Can a speech enhancer trained only on real noisy recordings cleanly separate speech and noise—without ever seeing paired data? A team of researchers from Brno University of Technology and Johns Hopkins University proposes Unsupervised Speech Enhancement using Data-defined Priors (USE-DDP), a dual-stream encoder–decoder that separates any noisy input into two waveforms—estimated clean speech and residual noise—and learns both solely from unpaired datasets (clean-speech corpus and optional noise corpus). Training enforces that the sum of the two outputs reconstructs the input waveform, avoiding degenerate solutions and aligning the design with neural audio codec objectives.

Why this is important?
Most learning-based speech enhancement pipelines depend on paired clean–noisy recordings, which are expensive or impossible to collect at scale in real-world conditions. Unsupervised routes like MetricGAN-U remove the need for clean data but couple model performance to external, non-intrusive metrics used during training. USE-DDP keeps the training data-only, imposing priors with discriminators over independent clean-speech and noise datasets and using reconstruction consistency to tie estimates back to the observed mixture.
How it works?
- Generator: A codec-style encoder compresses the input audio into a latent sequence; this is split into two parallel transformer branches (RoFormer) that target clean speech and noise respectively, decoded by a shared decoder back to waveforms. The input is reconstructed as the least-squares combination of the two outputs (scalars α, β compensate for amplitude errors). Reconstruction uses multi-scale mel/STFT and SI-SDR losses, as in neural audio codecs.

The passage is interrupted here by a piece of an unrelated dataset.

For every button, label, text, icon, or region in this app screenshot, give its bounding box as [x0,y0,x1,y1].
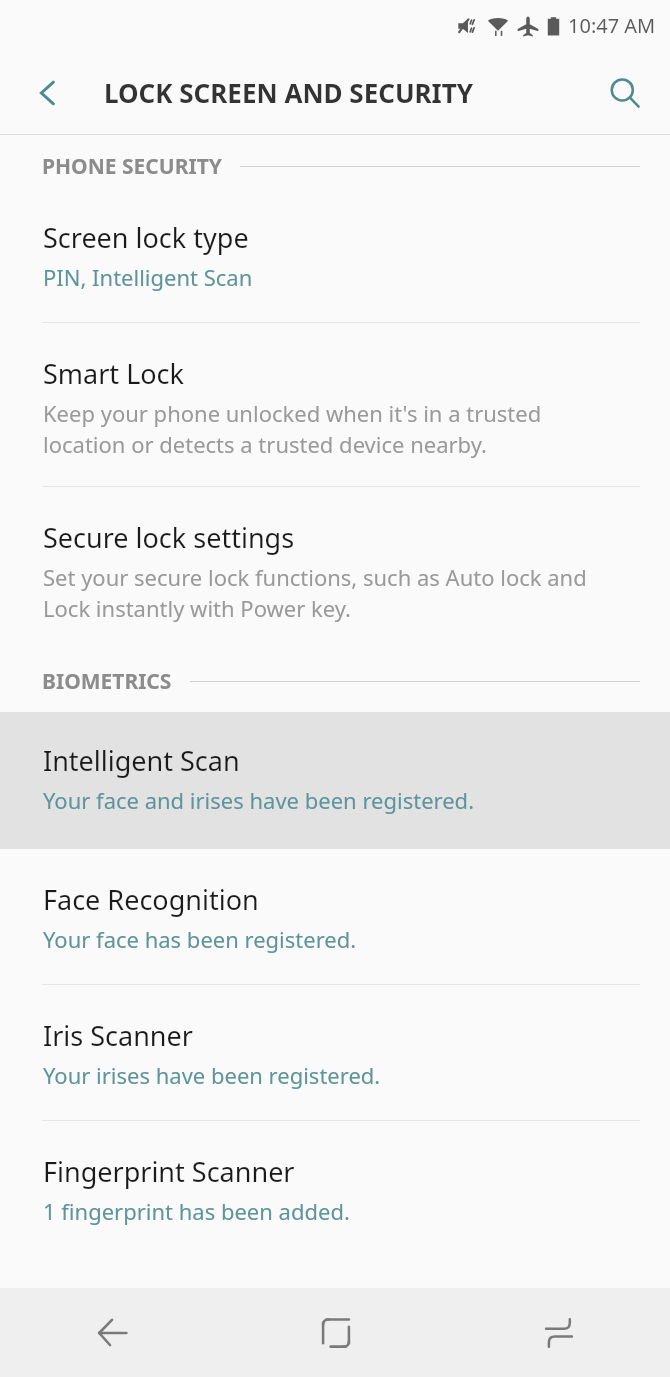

- Priors via adversaries: Three discriminator ensembles—clean, noise, and noisy—impose distributional constraints: the clean branch must resemble the clean-speech corpus; the noise branch must resemble a noise corpus; the reconstructed mixture must sound natural. LS-GAN and feature-matching losses are used.
- Initialization: Initializing encoder/decoder from a pretrained Descript Audio Codec improves convergence and final quality vs. training from scratch.
How it compares?
On the standard VCTK+DEMAND simulated setup, USE-DDP reports parity with the strongest unsupervised baselines (e.g., unSE/unSE+ based on optimal transport) and competitive DNSMOS vs. MetricGAN-U (which directly optimizes DNSMOS). Example numbers from the paper’s Table 1 (input vs. systems): DNSMOS improves from 2.54 (noisy) to ~3.03 (USE-DDP), PESQ from 1.97 to ~2.47; CBAK trails some baselines due to more aggressive noise attenuation in non-speech segments—consistent with the explicit noise prior.


Data choice is not a detail—it’s the result
A central finding: which clean-speech corpus defines the prior can swing outcomes and even create over-optimistic results on simulated tests.
- In-domain prior (VCTK clean) on VCTK+DEMAND → best scores (DNSMOS ≈3.03), but this configuration unrealistically “peeks” at the target distribution used to synthesize the mixtures.
- Out-of-domain prior → notably lower metrics (e.g., PESQ ~2.04), reflecting distribution mismatch and some noise leakage into the clean branch.
- Real-world CHiME-3: using a “close-talk” channel as in-domain clean prior actually hurts—because the “clean” reference itself contains environment bleed; an out-of-domain truly clean corpus yields higher DNSMOS/UTMOS on both dev and test, albeit with some intelligibility trade-off under stronger suppression.
This clarifies discrepancies across prior unsupervised results and argues for careful, transparent prior selection when claiming SOTA on simulated benchmarks.
The proposed dual-branch encoder-decoder architecture treats enhancement as explicit two-source estimation with data-defined priors, not metric-chasing. The reconstruction constraint (clean + noise = input) plus adversarial priors over independent clean/noise corpora gives a clear inductive bias, and initializing from a neural audio codec is a pragmatic way to stabilize training. The results look competitive with unsupervised baselines while avoiding DNSMOS-guided objectives; the caveat is that “clean prior” choice materially affects reported gains, so claims should specify corpus selection.